**Work to complete**.
Using the data beneath, show every line that includes the word "الدراسة".

**Data extracted from a collection**.

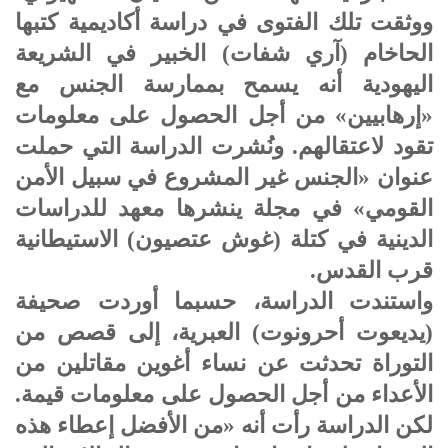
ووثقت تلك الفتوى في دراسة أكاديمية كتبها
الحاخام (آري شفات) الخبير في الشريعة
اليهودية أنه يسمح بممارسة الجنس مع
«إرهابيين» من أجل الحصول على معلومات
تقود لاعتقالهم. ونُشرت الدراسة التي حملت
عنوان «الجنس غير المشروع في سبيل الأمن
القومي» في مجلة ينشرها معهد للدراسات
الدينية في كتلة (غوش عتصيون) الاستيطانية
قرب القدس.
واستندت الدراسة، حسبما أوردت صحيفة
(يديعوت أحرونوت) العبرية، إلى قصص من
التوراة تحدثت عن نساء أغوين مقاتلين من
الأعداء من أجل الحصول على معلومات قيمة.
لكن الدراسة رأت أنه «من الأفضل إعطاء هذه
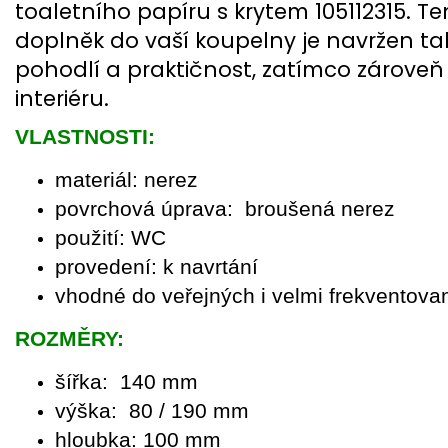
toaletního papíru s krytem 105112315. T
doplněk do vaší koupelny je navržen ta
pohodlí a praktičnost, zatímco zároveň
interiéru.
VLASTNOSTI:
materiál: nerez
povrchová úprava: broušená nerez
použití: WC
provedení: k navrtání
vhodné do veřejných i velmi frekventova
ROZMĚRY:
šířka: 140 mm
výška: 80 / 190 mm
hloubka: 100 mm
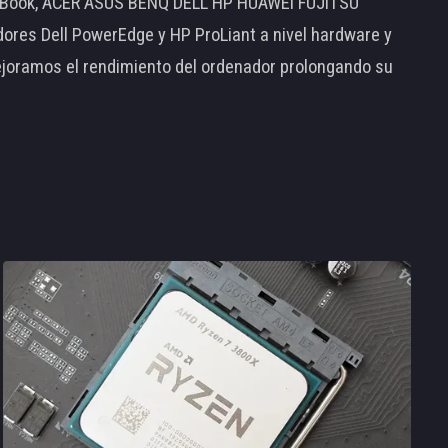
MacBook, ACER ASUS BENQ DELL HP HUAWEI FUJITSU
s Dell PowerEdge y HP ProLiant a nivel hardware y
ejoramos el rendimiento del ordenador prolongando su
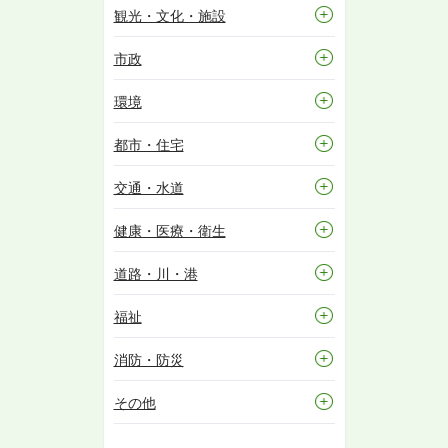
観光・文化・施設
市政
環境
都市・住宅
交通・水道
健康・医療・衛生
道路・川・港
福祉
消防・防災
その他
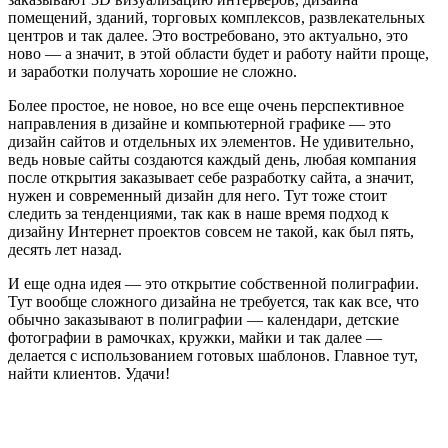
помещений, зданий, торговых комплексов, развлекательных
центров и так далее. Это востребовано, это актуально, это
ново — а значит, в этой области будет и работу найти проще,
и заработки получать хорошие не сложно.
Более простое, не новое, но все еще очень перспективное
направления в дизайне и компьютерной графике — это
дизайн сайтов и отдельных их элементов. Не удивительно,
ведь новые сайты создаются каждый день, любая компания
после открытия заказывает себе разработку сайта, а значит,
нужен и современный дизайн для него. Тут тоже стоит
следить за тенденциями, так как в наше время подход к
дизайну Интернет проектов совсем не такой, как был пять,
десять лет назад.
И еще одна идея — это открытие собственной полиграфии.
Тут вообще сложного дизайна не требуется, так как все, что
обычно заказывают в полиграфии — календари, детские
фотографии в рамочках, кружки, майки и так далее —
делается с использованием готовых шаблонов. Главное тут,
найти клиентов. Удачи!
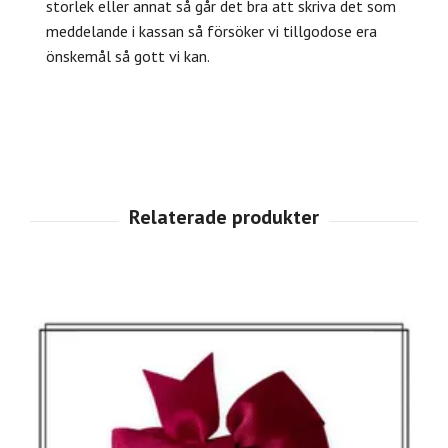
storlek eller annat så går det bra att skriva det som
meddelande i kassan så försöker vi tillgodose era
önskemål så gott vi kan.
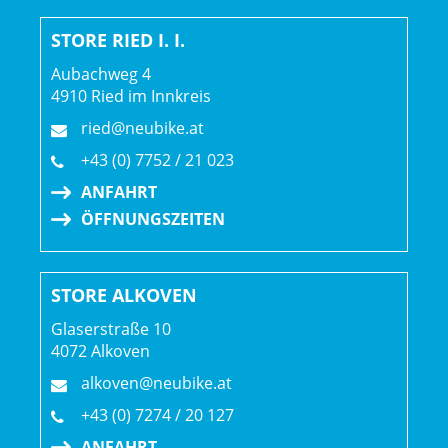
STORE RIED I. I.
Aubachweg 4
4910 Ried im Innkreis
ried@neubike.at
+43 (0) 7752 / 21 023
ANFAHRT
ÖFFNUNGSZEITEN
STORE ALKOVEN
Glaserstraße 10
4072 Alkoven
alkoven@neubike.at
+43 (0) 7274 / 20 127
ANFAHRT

**Answer**.
تقود لاعتقالهم. ونُشرت الدراسة التي حملت
واستندت الدراسة، حسبما أوردت صحيفة
لكن الدراسة رأت أنه «من الأفضل إعطاء هذه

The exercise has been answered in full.